Which brings us back to AIPAC. After years of insisting that it was a bipartisan organization focused on lobbying Congress and the White House, not interested in getting involved in elections, AIPAC decided to get directly involved in elections. With public opinion and elected officials turning against the group’s support for Israel’s policies, it’s understandable that AIPAC would cross a line that had once seemed inviolable.
First, it created a PAC, called AIPAC PAC, to give money to candidates. Then, it created a super PAC, called United Democracy Project (UDP), whose name is turning out to be a textbook example of doublespeak. Among supporters of UDP at the $1 million level are major Republican donors.
Despite raising significant funds from Republicans, UDP has been spending money in Democratic primaries, supporting AIPAC-aligned candidates against Democrats who have been more critical of Israeli policy. Among UDP’s big targets: Representative Andy Levin of Michigan, a self-identified Zionist and former synagogue president with a strong record of support for workers and addressing international human rights violations, including the Israeli occupation. Levin, at least in part due to the huge influx of AIPAC-organized money, lost his primary on August 2. AIPAC claimed it as a victory for the “pro-Israel” cause.
AIPAC’s press releases and tweets attacked Levin for his record on Israel and Palestine. Its advertisements didn’t mention the issue at all. AIPAC knew its issues didn’t have salience in most of his district, so they ignored Israel and Palestine. To put a finer point on what is happening, a national organization with access to huge sums of money, much of it from Republicans, is seeking to determine the outcome of Democratic primaries by ignoring the very issue the group works on.
This is not how a democracy should work. Summer Lee, a working-class US House candidate from Pennsylvania who managed to win despite millions in AIPAC spending against her, put it this way in a recent tweet. “I’m expected to somehow raise millions to fend off multimillion dollar attacks.… Limitless corporate and dark money in elections is objectively bad and antithetical to building a truly reflective democracy.” Amen.
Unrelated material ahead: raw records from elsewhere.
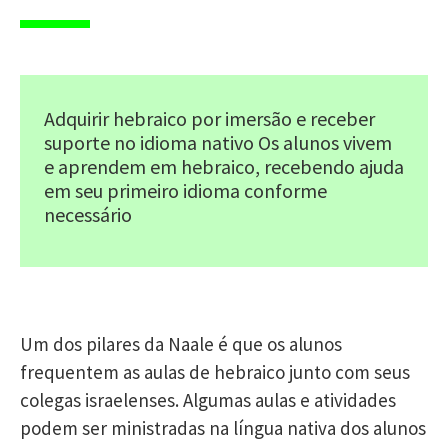
Adquirir hebraico por imersão e receber
suporte no idioma nativo Os alunos vivem
e aprendem em hebraico, recebendo ajuda
em seu primeiro idioma conforme
necessário
Um dos pilares da Naale é que os alunos
frequentem as aulas de hebraico junto com seus
colegas israelenses. Algumas aulas e atividades
podem ser ministradas na língua nativa dos alunos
Also bad for democracy: insurrectionists seeking to overturn fair elections.
You probably remember them from the day they stormed the Capitol building, seeking to stop the certification of the 2020 election and pave the way for a second Trump term. You might also remember how, later that same night, 147 Republican members of Congress voted not to certify the election, signaling their disdain for the rule of law and our electoral process. And you have seen many of the current crop of incumbents and challengers at the federal and state levels continuing to insist that the last election was stolen and that the January 6 attack was an act of high patriotism.
AIPAC has endorsed 109 of these insurrectionists, including Representative Scott Perry of Pennsylvania. Perry, you may recall, used a House Foreign Affairs Committee meeting to promote a conspiracy, embraced by white supremacists, that immigrants, (encouraged by Jews), are flocking to the United States to “replace” native-born Americans. Perry also voted against certifying Biden’s election.
You would think a super PAC with the word “democracy” in its name, formed to support a country it considers the “only democracy in the Middle East,” on behalf of a community that has thrived in liberal democracies, would care if its candidates are hostile to democracy. You would be wrong.
…Our country is at an inflection point. Too many Americans seem willing to toss aside our liberal democratic traditions and institutions— traditions and institutions that provide a level of stability critical to our community’s safety and success. Let’s not join them, before we break a democracy that cannot be easily fixed.